I would say I stayed mute a lot of the times and chose to because it was just too difficult to convey thoughts, feelings, and emotions in speech.

I don’t understand abstract very well. Trying to convey those things in speech is almost impossible.

I found writing, drawing, and photography very young.

I wanted to convey in the written word as much as I could.
I wrote notes to everybody if I wanted to tell them something. Even adults.
It just made it easier for me to say exactly what I meant.

I found the art of drawing was a release for me. I was able to capture a lot of what I felt in a creative art form.

When I found myself behind the lens of a camera, I wished the world could see things the way I did.
I took pictures of everything.
When I have a camera in my hand, I literally see beauty in every day life.

I see more than just ‘good’ beauty, if that makes sense.

I see beauty behind the pains of life as well.

As a journalist, I covered the hardest of stories anyone could imagine.

I covered murders and had to be up close and personal with those who were traumatized.

They let me in their homes and in their lives.

I didn’t love capturing their pain, but what I loved was capturing their love for each other in the pain.
I saw things a lot of others did not see.

The gentle touch from one person consoling another.
The wiping away of a tear.
The hug during a horrific moment.

I wouldn’t change that for anything.

There is a a fantastic things to being FASD.

We absolutely can LIVE and we absolutely can see LIVING in ways that others do not.

Actually, we are and can be very productive people that can be used in amazing ways.

I have had times when I have felt completely defeated.

Fortunately, that does not last long…lol.

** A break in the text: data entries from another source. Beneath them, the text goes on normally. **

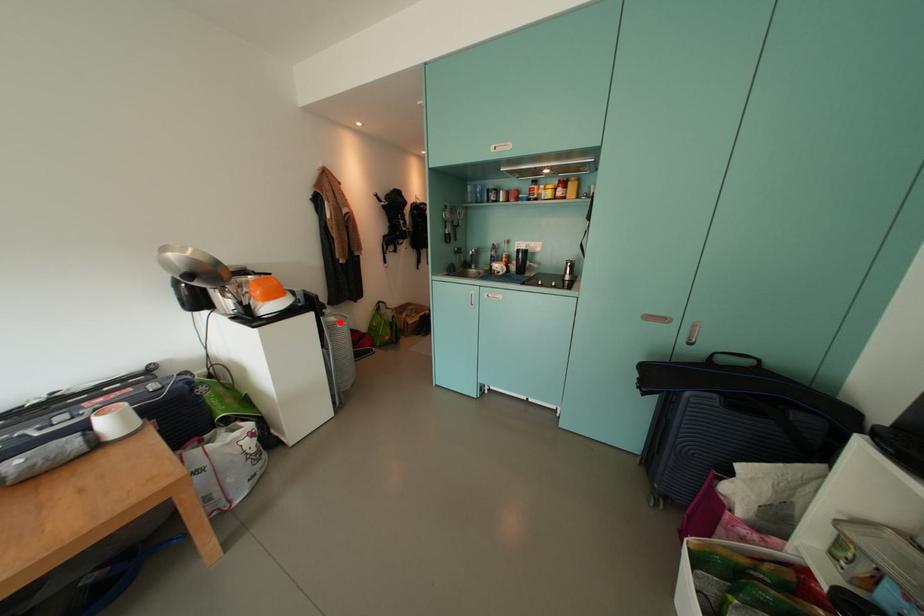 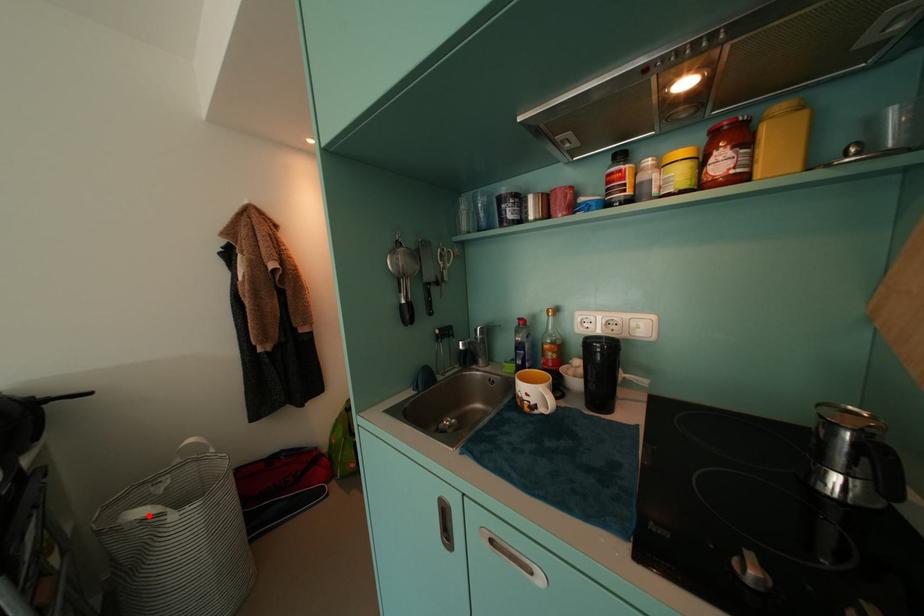 I am providing you with two images of the same scene from different viewpoints. A red point is marked on the first image and another point is marked on the second image. Is the marked point in image1 the same physical position as the marked point in image2?

Yes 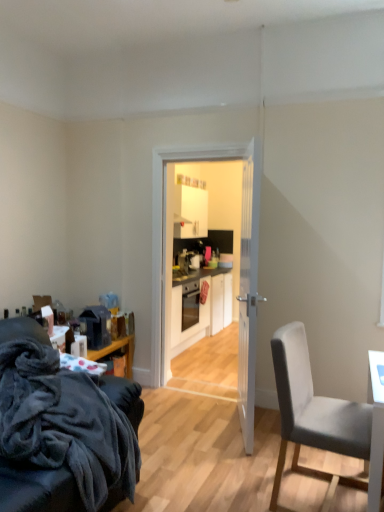 Question: From the image's perspective, is white matte cabinet at center located beneath matte black oven at center?

Choices:
 (A) no
 (B) yes

Answer: (B)

Question: Can you confirm if white matte cabinet at center is bigger than matte black oven at center?

Choices:
 (A) no
 (B) yes

Answer: (B)

Question: Is white matte cabinet at center in front of matte black oven at center?

Choices:
 (A) no
 (B) yes

Answer: (A)

Question: Is matte black oven at center inside white matte cabinet at center?

Choices:
 (A) yes
 (B) no

Answer: (B)

Question: Are white matte cabinet at center and matte black oven at center far apart?

Choices:
 (A) yes
 (B) no

Answer: (B)

Question: Considering the positions of gray fabric chair at right, which is counted as the second chair, starting from the left, and white wooden door at center in the image, is gray fabric chair at right, which is counted as the second chair, starting from the left, bigger or smaller than white wooden door at center?

Choices:
 (A) big
 (B) small

Answer: (B)

Question: From the image's perspective, is gray fabric chair at right, placed as the first chair when sorted from right to left, located above or below white wooden door at center?

Choices:
 (A) above
 (B) below

Answer: (B)

Question: From a real-world perspective, is gray fabric chair at right, placed as the first chair when sorted from right to left, above or below white wooden door at center?

Choices:
 (A) below
 (B) above

Answer: (A)

Question: Looking at their shapes, would you say gray fabric chair at right, placed as the first chair when sorted from right to left, is wider or thinner than white wooden door at center?

Choices:
 (A) wide
 (B) thin

Answer: (A)

Question: From a real-world perspective, is white glossy door at center physically located above or below white matte cabinet at center?

Choices:
 (A) below
 (B) above

Answer: (B)

Question: Looking at their shapes, would you say white glossy door at center is wider or thinner than white matte cabinet at center?

Choices:
 (A) thin
 (B) wide

Answer: (A)

Question: Looking at the image, does white glossy door at center seem bigger or smaller compared to white matte cabinet at center?

Choices:
 (A) big
 (B) small

Answer: (B)

Question: Considering the positions of point (236, 158) and point (220, 283), is point (236, 158) closer or farther from the camera than point (220, 283)?

Choices:
 (A) farther
 (B) closer

Answer: (B)

Question: From a real-world perspective, is matte black oven at center positioned above or below velvety dark gray couch at lower left, which appears as the 2th chair when viewed from the right?

Choices:
 (A) above
 (B) below

Answer: (B)

Question: Considering the positions of matte black oven at center and velvety dark gray couch at lower left, arranged as the first chair when viewed from the left, in the image, is matte black oven at center wider or thinner than velvety dark gray couch at lower left, arranged as the first chair when viewed from the left,?

Choices:
 (A) wide
 (B) thin

Answer: (B) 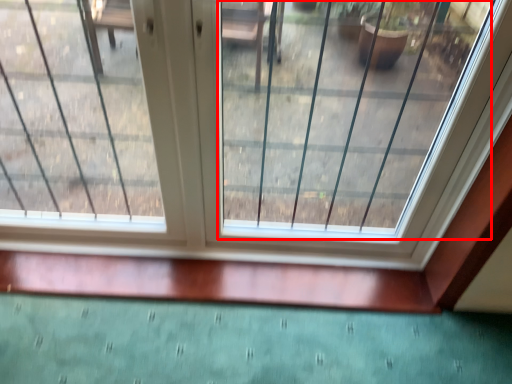 Question: Considering the relative positions of glass window (annotated by the red box) and window in the image provided, where is glass window (annotated by the red box) located with respect to the staircase?

Choices:
 (A) right
 (B) left

Answer: (A) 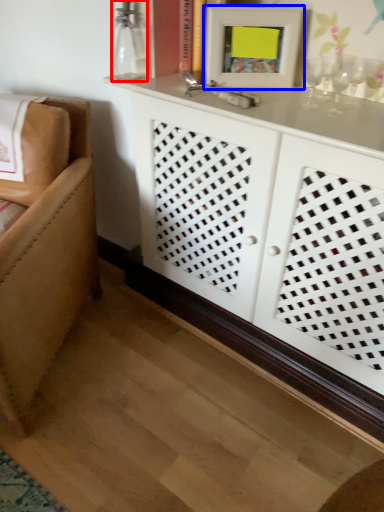 Question: Among these objects, which one is farthest to the camera, glass vase (highlighted by a red box) or picture frame (highlighted by a blue box)?

Choices:
 (A) glass vase
 (B) picture frame

Answer: (A) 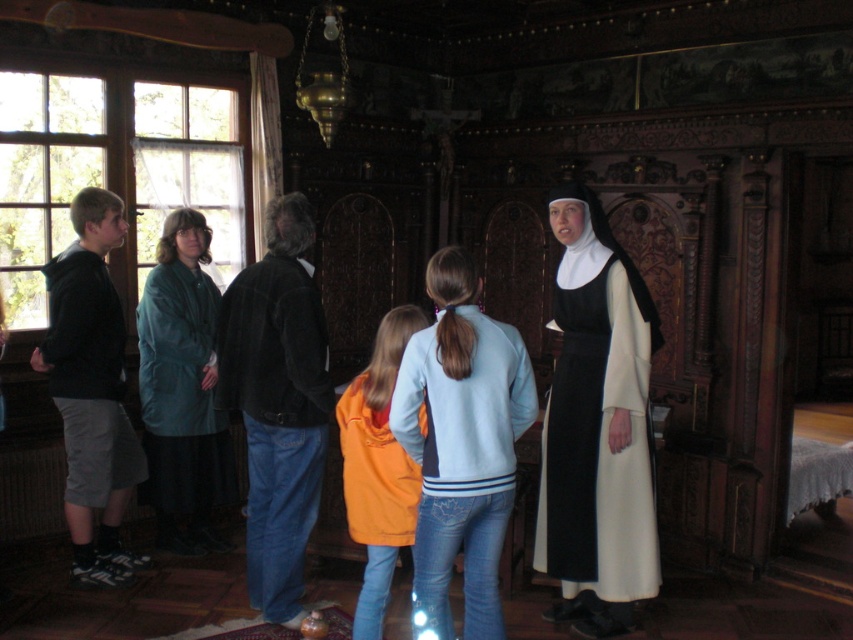 Question: Among these objects, which one is farthest from the camera?

Choices:
 (A) dark gray shorts at left
 (B) orange fleece jacket at center
 (C) matte black hoodie at left

Answer: (A)

Question: Which object is farther from the camera taking this photo?

Choices:
 (A) orange fleece jacket at center
 (B) teal fabric coat at center
 (C) matte black hoodie at left
 (D) white matte nun's habit at center

Answer: (B)

Question: Does matte black hoodie at left appear over white matte robe at center?

Choices:
 (A) no
 (B) yes

Answer: (B)

Question: Which is nearer to the dark gray shorts at left?

Choices:
 (A) matte black hoodie at left
 (B) teal fabric coat at center
 (C) white matte robe at center

Answer: (B)

Question: Does white matte nun's habit at center have a lesser width compared to teal fabric coat at center?

Choices:
 (A) yes
 (B) no

Answer: (B)

Question: Considering the relative positions of velvet black jacket at center and white matte robe at center in the image provided, where is velvet black jacket at center located with respect to white matte robe at center?

Choices:
 (A) below
 (B) above

Answer: (B) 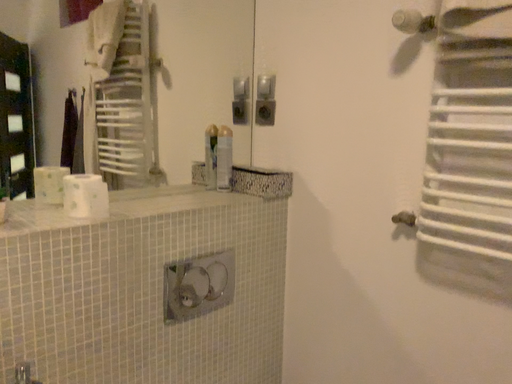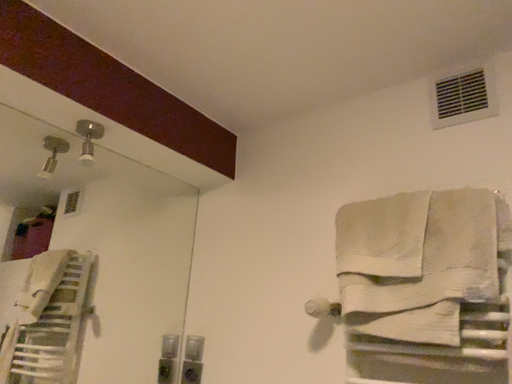 Question: How did the camera likely rotate when shooting the video?

Choices:
 (A) rotated downward
 (B) rotated upward

Answer: (B) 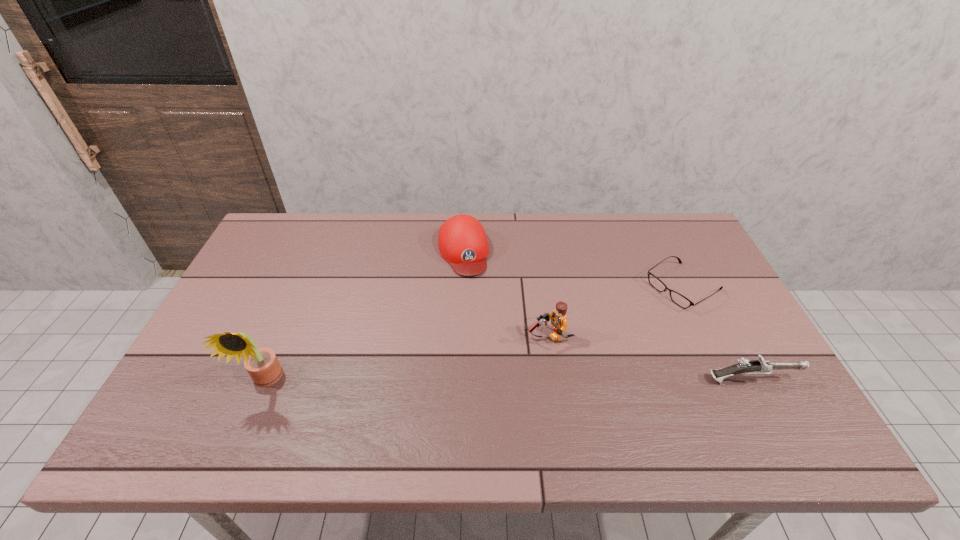 At what (x,y) coordinates should I click in order to perform the action: click on sunflower. Please return your answer as a coordinate pair (x, y). Looking at the image, I should click on (262, 364).

This screenshot has width=960, height=540. Identify the location of the leftmost object. (262, 364).

Identify the location of the second shortest object. (760, 366).

You are a GUI agent. You are given a task and a screenshot of the screen. Output one action in this format:
    pyautogui.click(x=<x>, y=<y>)
    Task: Click on the shortest object
    Image resolution: width=960 pixels, height=540 pixels.
    Given the screenshot: What is the action you would take?
    pyautogui.click(x=677, y=298)

The width and height of the screenshot is (960, 540). Identify the location of the third nearest object. (558, 317).

Locate an element on the screen. This screenshot has height=540, width=960. the third object from left to right is located at coordinates (558, 317).

Locate an element on the screen. This screenshot has height=540, width=960. the fourth object from right to left is located at coordinates pos(462,241).

The height and width of the screenshot is (540, 960). What are the coordinates of `free point located on the front-facing side of the spectacles` in the screenshot? It's located at (627, 321).

Where is `vacant point located on the front-facing side of the spectacles`? The width and height of the screenshot is (960, 540). vacant point located on the front-facing side of the spectacles is located at coordinates (625, 323).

I don’t know if it is my short term memory problems, or the fact that I can forgive within five minutes of something major happening. it could be that I trust more than I should and that I have a more childlike spirit about me…lol.

Not sure.
But I wouldn’t change it.

I have had to learn to love me the way I am and be the best I can be with who I am.
Sure, someone drank when I was in their body.
Sure, it has affected my ability to read, comprehend, and retain things.
Sure, it has affected my eyes to the point where I have no depth perception and my eyes do not converge and I have to have specialists to take care of these needs.
Sure, I would prefer to eat a microwave macncheese every day of the week.

I am stronger than most.
I am more determined than most.
I am FASD…Hear me roar…lol.
I am FASD…I will soar…
I am FASD…I will not give up without a fight!